From Dave Spriggs ('64) of VA - 12/14/04:

Perhaps so, Dave, but this place was not your typical chain burger shop architecture, as was Burger Chef. You may recall
that there was Burger Chef just across Jefferson from Shoney's. (See Carol's web page for an image)

Also, there was a Gibson's just north of Big Bethel on Mercury. It had a rather steep red roof. When it closed, the building
was moved not far to a side street and is still visible from Mercury; it is a day care now.

I think it was a one-of-a-kind place. I seem to recall lots of glass. The drive was round because the structure was round.
You would park at the inner and outer curbs such that the cars were arrayed radially. I think they had curb service, but
can't recall. Their primary purpose in life was to give you someplace to drive to while the customer crowd changed out
at Shoney's so that there would be new folks there when you returned for the next few laps around the lot. We would make
the circuit between the two establishments several times per night. Kinda pathetic, when you look back on it. George Lucas
captured it perfectly in American Graffiti.

When I get curious enough, I will pop over to the Hilton Library and check the City Directories for 1964 and solve this mystery.


   Ahhh, the excitement builds....  Thanks, Dave!

From Me ('65) to Dave and Dave - 12/14/04:

   Tom Norris (HHS - '73) of VA broke out his 1966 City Directory and said you were right, David -  Rich's was at 4809 West
Mercury, current home of Cap City.

   Carrol's, on the other hand, Home of the Club Burger, was at 102 West Mercury, and the Wendy's that replaced it is no longer
listed in the phone book. SHEESH!

   Tarey Drive-In was at 11127 Jefferson, at the corner of Harpersville Road, across the street from Mac’s
Restaurant, at 11200 Jefferson.

   I keep trying to remember some place that was the original home of the charcoal-grilled burger. It seems to me it was rather
garish-looking, possibly with neon pink and magenta tones. I've no clue where it might have been located, not even which city.

   Thanks, Tom - and Dave and Dave!

From Dave Spriggs ('64) of VA - 12/14/04:

AHA .... Tarey's, it is.

There was a Charco-Burger located at Jefferson and 74th Street. I would accompany Al Hines ('65) around on his paper
route collection on Friday nights, and we would eat away the profits at that place. It, too, was razed long ago, but they had
some "mahtee" good burgers there. When the wind was from the west, we could smell those burgers all during the our trip
up and down 72nd, 73rd, and 74th Streets on that paper route.

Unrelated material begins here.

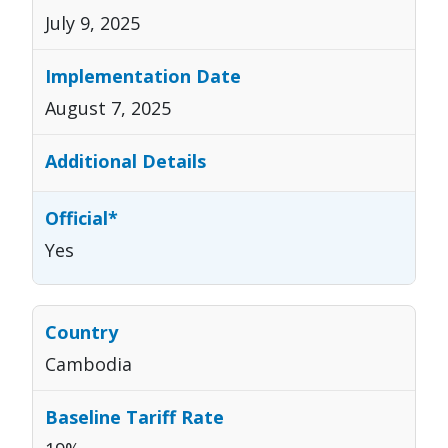
July 9, 2025
August 7, 2025
Yes
Cambodia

There was no way we could not have gone there with a pocket
full of money on a cold Friday night.

I think that Charco-Burger was a chain, but I cannot recall another one in NN. Nor can I find a hit on Google for the chain.

      Ah, yes, Charco-Burger!  Thanks, Dave!

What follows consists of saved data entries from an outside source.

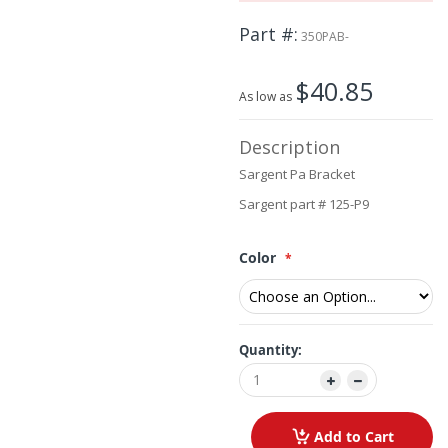
beginning
Part #
of
350PAB-
the
images
$40.85
gallery
As low as
Description
Sargent Pa Bracket
Sargent part # 125-P9
Color
Quantity:
Add to Cart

From Tom Oxner ('65) of AR - 12/14/04:

To Dave Spriggs:
I think the drive-in at the corner of Jefferson and Harpersville Rd. was called "Tarrey's" or "Tarey's". I do not
remember if it had one or two "r"'s. That is my memory, but I could be mistaken.
Thanks for the trip down memory lane.
Tom Oxner

   Thanks, Tom, you're not mistaken at all - and one "r" it is!

From Joe Madagan ('57) of FL - 12/14/04: 

Hi, Carol and Dave:
Carroll's hamburger stand was located at Jefferson Avenue and Harpersville Road. The building had large plate glass windows
and was painted red and white. The structure is still standing or at least it was two weeks ago. It appeared to be a laundromat
operating at this location now.

   Oh, cool!  We'll have to send out our photographers!  Thanks, Joe!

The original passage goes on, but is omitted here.